Nutrition: Don’t make this another source of stress. Just choose easy foods, like cut carrots, bring them with you, and try to get a varied diet with a focus on more healthful foods. Avoid overindulgence in unhealthy foods that you know make you feel worse after you eat them, but don’t obsess if you fall off the wagon now and then.
Exercise: Getting 30 minutes of physical activity most days of the week is ideal, but anything is better than nothing. Shoot for 10 minutes of brisk walking, take the stairs, and do some stretching at your desk at work or before bed at night.
Schedule pleasurable/relaxing activities: Engaging in pleasurable and relaxing activities is not being self-indulgent, it is recognizing that you are an autonomous individual with unique interests and relationships that require nurturing. If you do not plan in advance when you will engage in these activities, they won’t happen. Try to pick one activity for each day of the week, identify when you will engage in it, then do it. For example, plan to take a bath after you put your children to sleep each night, schedule a walk with a friend on the weekend, or choose a favorite TV show and watch it instead of cleaning the kitchen.
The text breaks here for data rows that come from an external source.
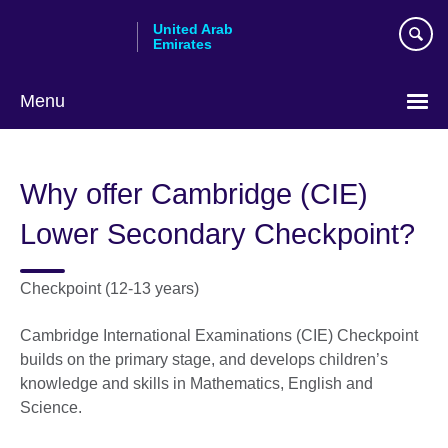
Skip
United Arab
to
Emirates
main
content
Menu
Choose
your
Why offer Cambridge (CIE)
language
Lower Secondary Checkpoint?
Checkpoint (12-13 years)
Cambridge International Examinations (CIE) Checkpoint
builds on the primary stage, and develops children’s
knowledge and skills in Mathematics, English and
Science.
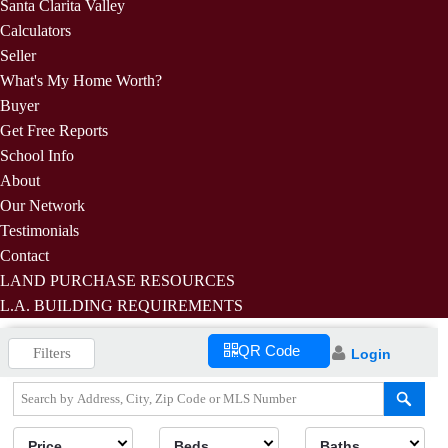
Santa Clarita Valley
Calculators
Seller
What's My Home Worth?
Buyer
Get Free Reports
School Info
About
Our Network
Testimonials
Contact
LAND PURCHASE RESOURCES
L.A. BUILDING REQUIREMENTS
QR Code
Filters
Login
Price
Beds
Baths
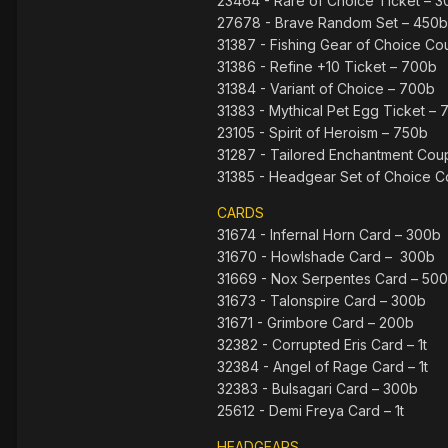
23464 - Rare of Choice Ticket – 
27678 - Brave Random Set – 450b
31387 - Fishing Gear of Choice C
31386 - Refine +10 Ticket – 700b
31384 - Variant of Choice – 700b
31383 - Mythical Pet Egg Ticket –
23105 - Spirit of Heroism – 750b
31287 - Tailored Enchantment Cou
31385 - Headgear Set of Choice C
CARDS
31674 - Infernal Horn Card – 300b
31670 - Howlshade Card – 300b
31669 - Nox Serpentes Card – 50
31673 - Talonspire Card – 300b
31671 - Grimbore Card – 200b
32382 - Corrupted Eris Card – 1t
32384 - Angel of Rage Card – 1t
32383 - Bulsagari Card – 300b
25612 - Demi Freya Card – 1t
HEADGEARS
Work: Women work outside the home for many different reasons, but one common theme is feeling like there is limited choice in modifying work schedules to accommodate the needs of the family. I ask women to discuss with their partners if it is in their best interest to consider working part time, or taking extra time off postpartum, or considering a modified return to work schedule (ex: taking less time off for maternity leave and then going back to work one day less each week for the first several months). Frequently patients say “We can’t afford to do that,” and I understand the real financial pressures families face. I encourage people to think in smaller chunks of time, like six months or one year postpartum, and to reframe the question as “Can you afford not to?” The answer is different for every individual.
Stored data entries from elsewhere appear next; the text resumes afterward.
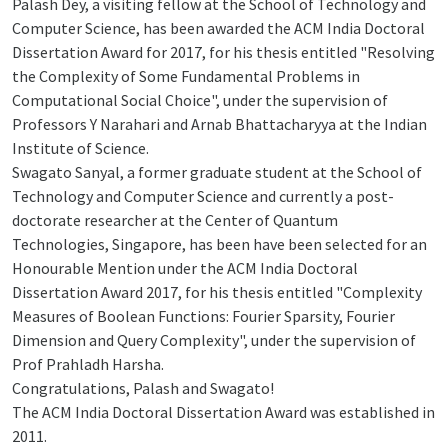
Palash Dey, a visiting fellow at the School of Technology and
Computer Science, has been awarded the ACM India Doctoral
Dissertation Award for 2017, for his thesis entitled "Resolving
the Complexity of Some Fundamental Problems in
Computational Social Choice", under the supervision of
Professors Y Narahari and Arnab Bhattacharyya at the Indian
Institute of Science.
Swagato Sanyal, a former graduate student at the School of
Technology and Computer Science and currently a post-
doctorate researcher at the Center of Quantum
Technologies, Singapore, has been have been selected for an
Honourable Mention under the ACM India Doctoral
Dissertation Award 2017, for his thesis entitled "Complexity
Measures of Boolean Functions: Fourier Sparsity, Fourier
Dimension and Query Complexity", under the supervision of
Prof Prahladh Harsha.
Congratulations, Palash and Swagato!
The ACM India Doctoral Dissertation Award was established in
2011.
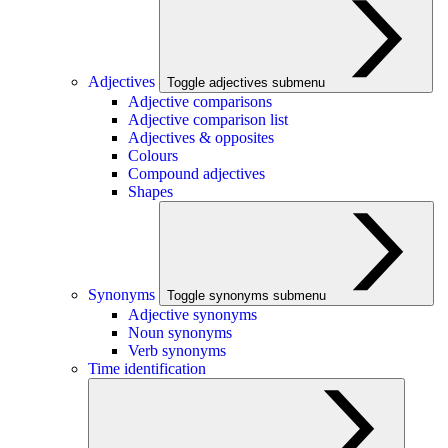
Adjectives
Toggle adjectives submenu
Adjective comparisons
Adjective comparison list
Adjectives & opposites
Colours
Compound adjectives
Shapes
Synonyms
Toggle synonyms submenu
Adjective synonyms
Noun synonyms
Verb synonyms
Time identification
Goals: Set realistic goals, and include as your primary goal setting limits that promote your own health and wellbeing.
Standards: Lower them! Pregnancy and the postpartum period are the time to decrease your expectations about how much you will accomplish, how clean your home will be, how many projects you will complete. Try to become more comfortable with doing less, focusing on the things that are most important to you and your family and letting the rest slide.
Avoid optional responsibilities: During my first pregnancy, I decided in advance that I could not take on optional responsibilities at work. Since this was difficult for me, as it is for many women, I promised myself that I would respond to any request by saying, “Thanks very much, that sounds like a great opportunity, please let me think about it and get back to you next week.” Then I would have time to decide if this were something I could manage or not, and generally the answer was no. I think that this approach can be helpful in various domains of life, and making a goal to take on less, and a prepared response to requests, can be helpful in limit-setting.
Enlist your partner/friends/family: Explain to the people who love you that you are feeling overwhelmed, that you are trying to limit your responsibilities and to prioritize your health, and that this is difficulty for you and that you need their help. Being specific about how they can help you, ex: “Can you watch my toddler for one hour on Saturday so I can go for a walk?” is much more effective in getting the help you need.